------ MATERIAL TO PROCESS

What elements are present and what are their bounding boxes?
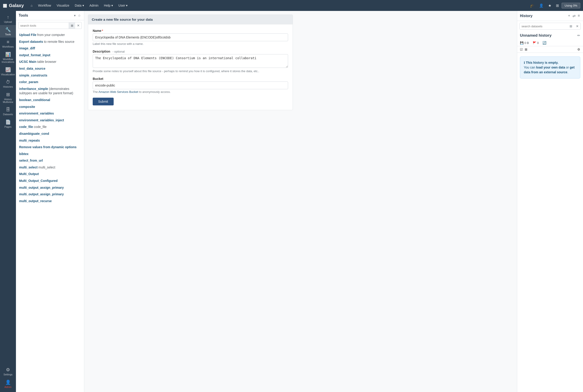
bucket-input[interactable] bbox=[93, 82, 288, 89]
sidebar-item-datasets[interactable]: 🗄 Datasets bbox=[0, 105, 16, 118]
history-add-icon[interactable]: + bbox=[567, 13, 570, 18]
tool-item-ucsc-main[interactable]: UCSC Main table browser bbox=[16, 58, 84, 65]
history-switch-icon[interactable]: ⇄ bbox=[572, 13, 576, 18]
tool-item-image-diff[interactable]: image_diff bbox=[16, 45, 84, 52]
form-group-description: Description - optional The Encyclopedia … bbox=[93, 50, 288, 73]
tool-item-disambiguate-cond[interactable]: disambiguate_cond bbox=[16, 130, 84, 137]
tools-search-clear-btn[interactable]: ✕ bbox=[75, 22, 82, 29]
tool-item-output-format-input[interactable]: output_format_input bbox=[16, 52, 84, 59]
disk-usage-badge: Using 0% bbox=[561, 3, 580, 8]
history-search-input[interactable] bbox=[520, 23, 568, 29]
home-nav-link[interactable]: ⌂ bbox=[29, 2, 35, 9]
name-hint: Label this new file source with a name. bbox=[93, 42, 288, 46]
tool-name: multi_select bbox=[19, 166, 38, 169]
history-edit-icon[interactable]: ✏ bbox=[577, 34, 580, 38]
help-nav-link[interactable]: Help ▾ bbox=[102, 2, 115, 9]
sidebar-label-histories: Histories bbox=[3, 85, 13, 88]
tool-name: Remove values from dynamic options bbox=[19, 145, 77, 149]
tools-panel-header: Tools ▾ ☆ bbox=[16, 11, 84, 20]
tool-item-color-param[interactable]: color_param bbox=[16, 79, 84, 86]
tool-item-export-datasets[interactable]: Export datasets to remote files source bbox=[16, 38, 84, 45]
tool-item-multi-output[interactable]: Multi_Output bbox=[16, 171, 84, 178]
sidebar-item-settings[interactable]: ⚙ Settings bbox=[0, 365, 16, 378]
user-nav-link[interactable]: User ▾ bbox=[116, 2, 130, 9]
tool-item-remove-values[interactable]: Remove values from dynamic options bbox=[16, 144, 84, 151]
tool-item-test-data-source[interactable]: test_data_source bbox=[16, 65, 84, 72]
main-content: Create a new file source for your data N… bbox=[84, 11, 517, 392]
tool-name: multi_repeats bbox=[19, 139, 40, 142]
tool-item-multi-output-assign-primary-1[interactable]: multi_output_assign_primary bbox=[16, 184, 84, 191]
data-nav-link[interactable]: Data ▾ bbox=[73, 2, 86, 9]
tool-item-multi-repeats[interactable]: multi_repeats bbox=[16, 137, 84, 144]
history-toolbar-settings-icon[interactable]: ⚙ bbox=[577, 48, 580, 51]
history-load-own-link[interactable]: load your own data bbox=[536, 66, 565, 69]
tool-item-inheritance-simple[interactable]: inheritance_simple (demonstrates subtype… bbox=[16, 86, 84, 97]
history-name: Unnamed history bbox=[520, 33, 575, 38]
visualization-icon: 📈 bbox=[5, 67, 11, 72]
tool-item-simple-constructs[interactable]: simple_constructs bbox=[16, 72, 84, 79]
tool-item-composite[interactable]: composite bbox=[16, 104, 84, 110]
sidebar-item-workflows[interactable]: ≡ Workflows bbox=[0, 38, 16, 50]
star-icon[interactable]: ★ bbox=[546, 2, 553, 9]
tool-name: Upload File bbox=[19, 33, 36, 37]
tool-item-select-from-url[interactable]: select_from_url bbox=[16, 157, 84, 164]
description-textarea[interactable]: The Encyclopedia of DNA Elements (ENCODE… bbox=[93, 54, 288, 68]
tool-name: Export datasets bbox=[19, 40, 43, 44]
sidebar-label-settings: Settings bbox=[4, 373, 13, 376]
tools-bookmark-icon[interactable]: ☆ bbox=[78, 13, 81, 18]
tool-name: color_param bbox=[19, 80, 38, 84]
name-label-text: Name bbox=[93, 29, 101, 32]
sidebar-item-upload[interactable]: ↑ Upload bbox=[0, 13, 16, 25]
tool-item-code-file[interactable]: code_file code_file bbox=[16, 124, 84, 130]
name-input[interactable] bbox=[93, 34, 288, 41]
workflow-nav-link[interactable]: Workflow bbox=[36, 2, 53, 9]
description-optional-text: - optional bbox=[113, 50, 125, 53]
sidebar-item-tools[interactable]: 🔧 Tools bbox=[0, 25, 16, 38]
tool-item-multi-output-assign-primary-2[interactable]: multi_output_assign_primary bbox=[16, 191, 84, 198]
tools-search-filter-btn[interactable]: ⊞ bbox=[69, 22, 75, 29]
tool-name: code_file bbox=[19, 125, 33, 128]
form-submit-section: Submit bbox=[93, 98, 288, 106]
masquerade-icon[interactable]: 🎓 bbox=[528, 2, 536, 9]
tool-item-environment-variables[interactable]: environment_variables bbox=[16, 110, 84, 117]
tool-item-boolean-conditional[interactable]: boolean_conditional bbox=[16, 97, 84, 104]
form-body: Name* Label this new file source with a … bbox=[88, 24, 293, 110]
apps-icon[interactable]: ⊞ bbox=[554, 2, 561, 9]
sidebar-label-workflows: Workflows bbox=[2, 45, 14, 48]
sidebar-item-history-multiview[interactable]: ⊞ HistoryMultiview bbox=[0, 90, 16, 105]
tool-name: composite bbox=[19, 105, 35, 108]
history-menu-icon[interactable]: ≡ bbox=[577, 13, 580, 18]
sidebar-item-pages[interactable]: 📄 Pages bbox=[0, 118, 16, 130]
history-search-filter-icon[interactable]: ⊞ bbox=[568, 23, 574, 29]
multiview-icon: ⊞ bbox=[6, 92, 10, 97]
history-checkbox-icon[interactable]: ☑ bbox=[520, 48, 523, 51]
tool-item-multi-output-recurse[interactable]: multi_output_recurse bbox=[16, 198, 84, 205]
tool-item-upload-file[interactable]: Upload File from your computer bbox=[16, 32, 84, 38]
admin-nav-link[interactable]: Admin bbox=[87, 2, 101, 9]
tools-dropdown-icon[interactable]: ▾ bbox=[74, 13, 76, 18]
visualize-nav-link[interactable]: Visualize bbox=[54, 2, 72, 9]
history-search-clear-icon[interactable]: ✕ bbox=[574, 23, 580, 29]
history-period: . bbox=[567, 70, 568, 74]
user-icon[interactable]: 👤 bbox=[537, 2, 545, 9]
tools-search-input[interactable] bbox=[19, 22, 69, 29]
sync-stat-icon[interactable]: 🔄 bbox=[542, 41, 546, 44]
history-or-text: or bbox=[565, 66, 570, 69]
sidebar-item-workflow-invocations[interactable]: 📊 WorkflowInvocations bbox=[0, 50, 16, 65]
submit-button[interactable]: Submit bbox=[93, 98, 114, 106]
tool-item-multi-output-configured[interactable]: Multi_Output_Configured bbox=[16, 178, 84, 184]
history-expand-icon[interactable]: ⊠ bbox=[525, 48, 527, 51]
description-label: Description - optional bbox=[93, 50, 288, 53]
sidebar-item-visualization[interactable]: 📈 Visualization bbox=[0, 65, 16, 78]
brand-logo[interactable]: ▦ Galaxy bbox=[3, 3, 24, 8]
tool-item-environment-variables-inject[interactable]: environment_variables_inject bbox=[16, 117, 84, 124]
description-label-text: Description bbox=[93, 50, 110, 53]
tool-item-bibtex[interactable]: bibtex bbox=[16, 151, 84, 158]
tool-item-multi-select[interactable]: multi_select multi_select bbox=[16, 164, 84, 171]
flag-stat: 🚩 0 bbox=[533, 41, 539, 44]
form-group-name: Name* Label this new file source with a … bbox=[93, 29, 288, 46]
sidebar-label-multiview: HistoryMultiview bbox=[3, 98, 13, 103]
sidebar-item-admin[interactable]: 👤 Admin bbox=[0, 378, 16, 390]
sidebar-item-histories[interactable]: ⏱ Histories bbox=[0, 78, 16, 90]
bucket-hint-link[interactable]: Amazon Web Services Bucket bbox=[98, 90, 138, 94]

------------

→ WHAT THE EXERCISE ASKS
What is needed is a copy of every line above in which "user" appears.

→ SOLVED PROBLEM
user-nav-link[interactable]: User ▾ bbox=[116, 2, 130, 9]
user-icon[interactable]: 👤 bbox=[537, 2, 545, 9]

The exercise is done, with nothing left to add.